A lot of this activity is taking place already, but under the guise of wine vans and pop-up bars at food and drink festivals, and sporting events around the country. Not a week goes by without news of another wine business running their own pop-up. Be it a wine generic like Vins de Bordeaux running its recent Bordeaux Butterfly Bar at London’s Broadgate Circus. We've even seen big high street names like Aldi and Tesco run their own wine-themed retail pop-up shops. Get it right and you can become a consumer and tourist attraction in your own right. Take Campo Viejo’s well established annual Spanish fiesta and its recent five-day wine and food experience, ‘Fiesta de Color’ near London Waterloo. 

What about wine distributors?

Going direct to the consumer is already big business for some major wine distributors. Conviviality even has its own division, Conviviality Trading, that looks after its own events and sampling campaigns. Its Peppermint businesses, for example, is a dedicated outdoor bar event operator managing over 40 events a year. The Wondering Wine Company, which started life at Bibendum, its also now covering 40 plus consumer and sporting events a year selling Conviviality drinks through its fleet of vintage vans and has had a go at running its own pop-up retail store.

What else?

As traditional wine importers become brand developers and owners in their own right then running their own retail - or event - concept is a great way to first trial, develop and then seed those brands with consumers. Copestick Murray, which usually has to rely on its retail partners to sell its wines, is currently promoting its iHeart wine range with a summer tour of festivals and events in its new branded camper van. Buckingham Schenk is running a pop up bar for the Viñalba Argentine wine brand in London this October. Look hard enough and there are plenty of other examples of wine importers doing the same.

So where’s the high street retail angle?

Ah, good question. Yes, the vast majority of this activity has currently been targeted campaigns, mainly at outdoor events, for short periods of time. Restaurants might have evolved out of pop-ups, but wine merchants or retails stores haven’t.
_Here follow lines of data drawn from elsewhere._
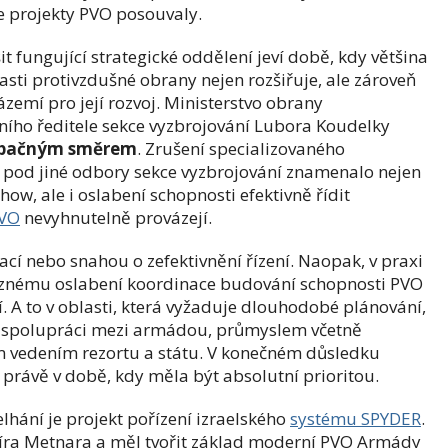
se projekty PVO posouvaly.
it fungující strategické oddělení jeví době, kdy většina
sti protivzdušné obrany nejen rozšiřuje, ale zároveň
zázemí pro její rozvoj. Ministerstvo obrany
ího ředitele sekce vyzbrojování Lubora Koudelky
opačným směrem
. Zrušení specializovaného
d pod jiné odbory sekce vyzbrojování znamenalo nejen
ow, ale i oslabení schopnosti efektivně řídit
VO
nevyhnutelně provázejí.
cí nebo snahou o zefektivnění řízení. Naopak, v praxi
raznému oslabení koordinace budování schopnosti PVO
í. A to v oblasti, která vyžaduje dlouhodobé plánování,
 spolupráci mezi armádou, průmyslem včetně
ým vedením rezortu a státu. V konečném důsledku
– právě v době, kdy měla být absolutní prioritou.
hání je projekt pořízení izraelského
systému SPYDER
.
íra Metnara a měl tvořit základ moderní PVO Armády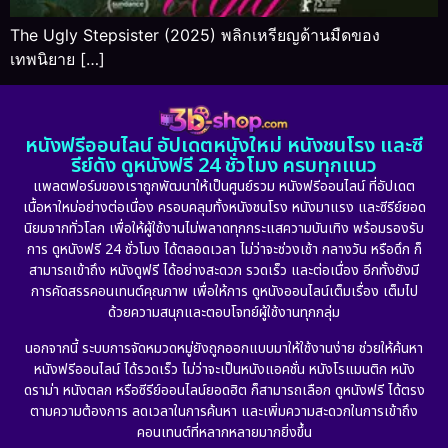
The Ugly Stepsister (2025) พลิกเหรียญด้านมืดของ
เทพนิยาย […]
หนังฟรีออนไลน์ อัปเดตหนังใหม่ หนังชนโรง และซี
รีย์ดัง ดูหนังฟรี 24 ชั่วโมง ครบทุกแนว
แพลตฟอร์มของเราถูกพัฒนาให้เป็นศูนย์รวม หนังฟรีออนไลน์ ที่อัปเดต
เนื้อหาใหม่อย่างต่อเนื่อง ครอบคลุมทั้งหนังชนโรง หนังมาแรง และซีรีย์ยอด
นิยมจากทั่วโลก เพื่อให้ผู้ใช้งานไม่พลาดทุกกระแสความบันเทิง พร้อมรองรับ
การ ดูหนังฟรี 24 ชั่วโมง ได้ตลอดเวลา ไม่ว่าจะช่วงเช้า กลางวัน หรือดึก ก็
สามารถเข้าถึง หนังดูฟรี ได้อย่างสะดวก รวดเร็ว และต่อเนื่อง อีกทั้งยังมี
การคัดสรรคอนเทนต์คุณภาพ เพื่อให้การ ดูหนังออนไลน์เต็มเรื่อง เต็มไป
ด้วยความสนุกและตอบโจทย์ผู้ใช้งานทุกกลุ่ม
นอกจากนี้ ระบบการจัดหมวดหมู่ยังถูกออกแบบมาให้ใช้งานง่าย ช่วยให้ค้นหา
หนังฟรีออนไลน์ ได้รวดเร็ว ไม่ว่าจะเป็นหนังแอคชั่น หนังโรแมนติก หนัง
ดราม่า หนังตลก หรือซีรีย์ออนไลน์ยอดฮิต ก็สามารถเลือก ดูหนังฟรี ได้ตรง
ตามความต้องการ ลดเวลาในการค้นหา และเพิ่มความสะดวกในการเข้าถึง
คอนเทนต์ที่หลากหลายมากยิ่งขึ้น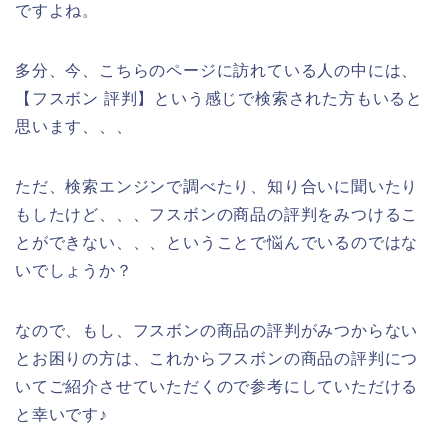
ですよね。
多分、今、こちらのページに訪れている人の中には、
【フスボン 評判】という感じで検索された方もいると
思います、、、
ただ、検索エンジンで調べたり、知り合いに聞いたり
もしたけど、、、フスボンの商品の評判をみつけるこ
とができない、、、ということで悩んでいるのではな
いでしょうか？
なので、もし、フスボンの商品の評判がみつからない
とお困りの方は、これからフスボンの商品の評判につ
いてご紹介させていただくので参考にしていただける
と幸いです♪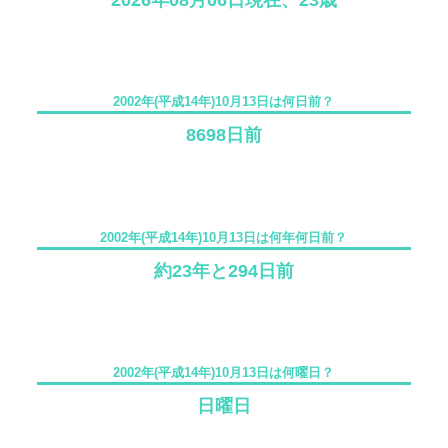
2026年08月06日現在、23歳
2002年(平成14年)10月13日は何日前？
8698日前
2002年(平成14年)10月13日は何年何日前？
約23年と294日前
2002年(平成14年)10月13日は何曜日？
日曜日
But that could well change as distributors look to take more control of their destiny. They might be in charge of sourcing their own wine, but they have no control over how their wines are sold.

OK, sounds interesting.

Major drinks distributors are already providing lots of commercial support to help bars and restaurant groups build their wines sales and manage their drinks lists. It would not be a big leap of faith to turn that support into funding a restaurant, bar or wine merchant to open a retail site (or two, or three) where they would have a lion share of the wines being sold there.

Are you just making this up?

Heaven forbid! But you only have to do a bit of lateral thinking to look at the amount of time being spent by traditional wine distributors on setting up these pop-up bars and events to make you question what the ultimate objective is here. Particularly when you could argue such initiatives are a big distraction from the day job of servicing their customers and getting the right wines to them on time.

So what is going on?

All of this pop-up and events activity is doing one thing. Bringing wine businesses and producers in direct contact with consumers. It is cutting out the middle man. It is allowing them for the first time to get their hands on real, raw consumer data it can use to better understand the business they are in. They don’t have to rely purely on Nielsen, CGA or IRI sales data. They can see and hear with their own eyes and ears how consumers behave when buying not just any wine, but their wine. That’s worth trudging around muddy fields in the summer for. Or better still having a retail store you have a stake in and let the sales data do the work for you.